Project
This is our Modeling DesignBackground
Cancer is a large class of malignant diseases, 14 million new cases arising and causing over 8 million deaths per year. Which is the second most lethal disease in the world.[1]
Anti-microtubule agents , one of the most efficient medicines to treat many cancers including breast cancer、ovarian cancer and so on , are plant-derived chemicals that block cell mitosis by interfering with microtubule function . Microtubule is an important cellular structure composed of two proteins; α-tubulin and β-tubulin. They are hollow rod shaped structures that are required for cell division, among other cellular functions. [2] Microtubules are dynamic structures, which means that they are permanently in a state of assembly and disassembly. And the anti-microtubule agents can inhibit the dynamic balance of microtubule, leading to the termination of cell mitosis and inducing the apoptosis of tumor cells.
Anti-microtubule agents can be divided into two types : one inhibit assembly , such as vinca alkaloids、colchicine、podophyllotoxin and so on . The other inhibit disassembly , including taxanes、epothilones etc. Taxanes is the most famous among them.
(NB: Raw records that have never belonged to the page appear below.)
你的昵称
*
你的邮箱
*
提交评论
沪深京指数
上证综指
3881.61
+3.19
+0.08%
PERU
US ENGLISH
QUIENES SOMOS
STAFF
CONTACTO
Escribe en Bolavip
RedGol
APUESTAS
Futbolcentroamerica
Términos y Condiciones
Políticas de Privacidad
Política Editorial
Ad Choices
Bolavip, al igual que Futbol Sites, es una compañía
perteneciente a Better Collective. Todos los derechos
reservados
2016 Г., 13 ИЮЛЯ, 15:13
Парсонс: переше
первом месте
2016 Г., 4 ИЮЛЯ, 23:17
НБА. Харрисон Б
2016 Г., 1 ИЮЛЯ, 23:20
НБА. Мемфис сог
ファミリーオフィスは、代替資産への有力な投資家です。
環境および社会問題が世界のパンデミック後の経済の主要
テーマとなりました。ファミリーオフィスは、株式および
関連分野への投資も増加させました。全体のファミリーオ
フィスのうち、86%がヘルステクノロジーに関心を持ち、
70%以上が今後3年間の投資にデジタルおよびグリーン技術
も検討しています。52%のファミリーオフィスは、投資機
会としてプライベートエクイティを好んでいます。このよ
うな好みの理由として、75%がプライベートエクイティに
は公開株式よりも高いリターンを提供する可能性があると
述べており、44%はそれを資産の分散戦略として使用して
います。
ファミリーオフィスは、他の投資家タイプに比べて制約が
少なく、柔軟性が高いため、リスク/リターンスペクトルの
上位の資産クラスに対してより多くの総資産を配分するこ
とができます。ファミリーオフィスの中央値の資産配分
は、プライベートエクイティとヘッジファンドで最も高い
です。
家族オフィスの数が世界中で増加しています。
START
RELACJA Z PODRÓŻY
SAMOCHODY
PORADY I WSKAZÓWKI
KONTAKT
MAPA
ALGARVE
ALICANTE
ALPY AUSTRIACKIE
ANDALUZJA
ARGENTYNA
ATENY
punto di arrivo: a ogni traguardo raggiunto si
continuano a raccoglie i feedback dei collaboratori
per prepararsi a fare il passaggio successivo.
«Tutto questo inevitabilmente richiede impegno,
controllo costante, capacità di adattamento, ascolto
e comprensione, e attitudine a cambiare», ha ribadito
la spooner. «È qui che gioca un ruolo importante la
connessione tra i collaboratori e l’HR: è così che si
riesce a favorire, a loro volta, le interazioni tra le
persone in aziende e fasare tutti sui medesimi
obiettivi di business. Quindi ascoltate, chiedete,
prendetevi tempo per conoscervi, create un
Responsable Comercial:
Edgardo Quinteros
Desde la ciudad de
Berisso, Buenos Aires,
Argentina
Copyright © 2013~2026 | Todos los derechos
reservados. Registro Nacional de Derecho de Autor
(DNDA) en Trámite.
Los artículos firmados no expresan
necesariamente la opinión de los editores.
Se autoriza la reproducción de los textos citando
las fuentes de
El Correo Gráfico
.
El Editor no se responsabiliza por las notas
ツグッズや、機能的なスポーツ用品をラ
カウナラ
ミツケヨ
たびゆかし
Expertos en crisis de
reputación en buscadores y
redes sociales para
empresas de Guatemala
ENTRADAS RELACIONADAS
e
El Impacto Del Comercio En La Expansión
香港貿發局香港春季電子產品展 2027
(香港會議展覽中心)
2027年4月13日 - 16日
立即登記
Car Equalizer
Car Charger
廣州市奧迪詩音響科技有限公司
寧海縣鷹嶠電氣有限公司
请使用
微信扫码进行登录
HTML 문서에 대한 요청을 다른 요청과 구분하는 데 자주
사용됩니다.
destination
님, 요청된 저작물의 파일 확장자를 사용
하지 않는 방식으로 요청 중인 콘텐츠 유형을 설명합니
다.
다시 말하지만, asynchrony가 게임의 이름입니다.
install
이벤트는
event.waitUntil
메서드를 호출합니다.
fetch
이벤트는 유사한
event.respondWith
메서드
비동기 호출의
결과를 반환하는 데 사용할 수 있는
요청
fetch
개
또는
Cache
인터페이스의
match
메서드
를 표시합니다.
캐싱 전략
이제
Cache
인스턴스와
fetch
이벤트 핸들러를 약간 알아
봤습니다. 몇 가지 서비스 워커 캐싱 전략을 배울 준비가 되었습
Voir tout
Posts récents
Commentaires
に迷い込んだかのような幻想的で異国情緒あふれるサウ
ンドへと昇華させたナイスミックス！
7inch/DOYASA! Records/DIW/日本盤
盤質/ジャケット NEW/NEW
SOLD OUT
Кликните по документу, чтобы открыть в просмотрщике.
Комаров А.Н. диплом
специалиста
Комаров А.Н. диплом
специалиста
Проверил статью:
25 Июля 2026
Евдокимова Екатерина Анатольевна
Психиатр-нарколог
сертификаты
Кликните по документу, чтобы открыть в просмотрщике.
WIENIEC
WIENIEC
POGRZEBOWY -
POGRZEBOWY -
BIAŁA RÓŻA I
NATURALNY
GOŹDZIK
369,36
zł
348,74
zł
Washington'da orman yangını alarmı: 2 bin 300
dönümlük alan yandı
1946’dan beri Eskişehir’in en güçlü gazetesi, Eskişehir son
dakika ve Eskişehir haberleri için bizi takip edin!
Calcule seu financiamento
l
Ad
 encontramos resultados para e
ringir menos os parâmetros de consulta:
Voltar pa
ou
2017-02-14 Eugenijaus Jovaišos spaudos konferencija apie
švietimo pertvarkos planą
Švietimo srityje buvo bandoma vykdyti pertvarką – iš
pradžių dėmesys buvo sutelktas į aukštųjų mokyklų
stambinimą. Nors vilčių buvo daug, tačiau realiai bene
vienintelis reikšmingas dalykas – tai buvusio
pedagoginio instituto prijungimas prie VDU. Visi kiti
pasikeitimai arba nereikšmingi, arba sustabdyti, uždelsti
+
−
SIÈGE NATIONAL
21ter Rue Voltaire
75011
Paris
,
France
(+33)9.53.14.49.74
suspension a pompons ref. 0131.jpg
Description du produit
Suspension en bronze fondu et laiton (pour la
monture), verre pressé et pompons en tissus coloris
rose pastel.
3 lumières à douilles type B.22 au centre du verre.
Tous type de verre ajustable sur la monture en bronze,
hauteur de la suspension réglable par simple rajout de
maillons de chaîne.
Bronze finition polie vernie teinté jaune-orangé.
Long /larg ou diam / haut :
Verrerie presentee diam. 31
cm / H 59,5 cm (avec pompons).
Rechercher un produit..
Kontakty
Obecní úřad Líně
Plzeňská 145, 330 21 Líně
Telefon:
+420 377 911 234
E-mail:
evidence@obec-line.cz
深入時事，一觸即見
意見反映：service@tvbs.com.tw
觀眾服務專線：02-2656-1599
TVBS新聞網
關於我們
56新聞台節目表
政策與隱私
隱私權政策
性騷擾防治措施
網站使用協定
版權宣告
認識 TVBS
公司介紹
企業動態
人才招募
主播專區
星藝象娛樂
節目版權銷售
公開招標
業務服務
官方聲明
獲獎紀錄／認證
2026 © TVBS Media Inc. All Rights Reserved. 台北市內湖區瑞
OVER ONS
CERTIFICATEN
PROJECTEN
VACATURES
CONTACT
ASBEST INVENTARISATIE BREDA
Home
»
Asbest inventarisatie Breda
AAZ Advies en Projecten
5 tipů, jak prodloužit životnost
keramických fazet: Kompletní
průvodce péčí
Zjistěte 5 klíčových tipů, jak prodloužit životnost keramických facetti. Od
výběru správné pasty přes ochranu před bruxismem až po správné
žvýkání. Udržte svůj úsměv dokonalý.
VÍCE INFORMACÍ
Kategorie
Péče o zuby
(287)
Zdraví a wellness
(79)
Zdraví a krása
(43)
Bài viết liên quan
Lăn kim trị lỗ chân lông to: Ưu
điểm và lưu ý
Paclitaxel was discovered in 1962, isolated from the bark of the Pacific yew, Taxus brevifolia, thus its name “paclitaxel”. After only a brief period, the taxanes have demonstrated a unique ability to palliate the symptoms of many types of advanced cancers, including carcinoma of the ovary, lung, head and neck, bladder, and esophagus. Due to its good efficacy and slight side effect, the taxane class of anti-microtubule anticancer agents is perhaps the most important addition to the chemotherapeutic armamentarium against cancer over the past several decades.
Paclitaxel and other anti-microtubule medicines make a great success, which inspires many factories to extract these compounds, leading more and more famers to cultivate plants containing these compounds widely. Moreover, there are more and more scientists devote to study them. However, under this circumstance, many problems have alsobeen caused.
As to our project this year, we modified the homo sapiens tubulin alpha 1a , connected it with luciferase report gene’s N terminal or C terminal , and we put the modified α-tubulin and β-tubulin into E-coli to reduce them . Then we will get a kit containing the tubulins and buffer which has the appropriate condition verified by experiments. We call the kit “taxolight”, and it can do these things:
1. drug screen
Anti-cancer agents especially paclitaxel have showed their magnificent power in clinical application, but also are a little unsatisfactory. We still need to look for new drugs that more effective.
The existing method to screen anti-microtubule agents needs purifying tubulins of mammalian brains. It relies on the features of tubulins that the solution turbid will increase when then polymerize in vitro under 37℃ centigrade. So using this method, we can get a polymerization curve shaped sigmoid formed by the liquid OD value to the soaking time, correspondingly, we can also get a de-polymerization curve when putting the tubulins into ice. When adding different anti-microtubule agents, polymerization of "S" type curve or pour de-polymerization of "S" type curve has different effects, and we can determine the role of the drug according to the change of curve.
Our project provides a new idea on the drug screen of anti-microtubule agents: using our kit, add the two kinds of quantitative modified α-tubulins withβ-tubulins and buffer, and put the quantitative sample, and then measure its fluorescence intensity. Paclitaxel can be set as a standard, and we can compare the new medicine with paclitaxel by comparing the fluorescence intensity. In this way, the primary invitro screening of compounds that can influence microtubules can be carried out using our kit, to further research and development of new anti-microtubule agents.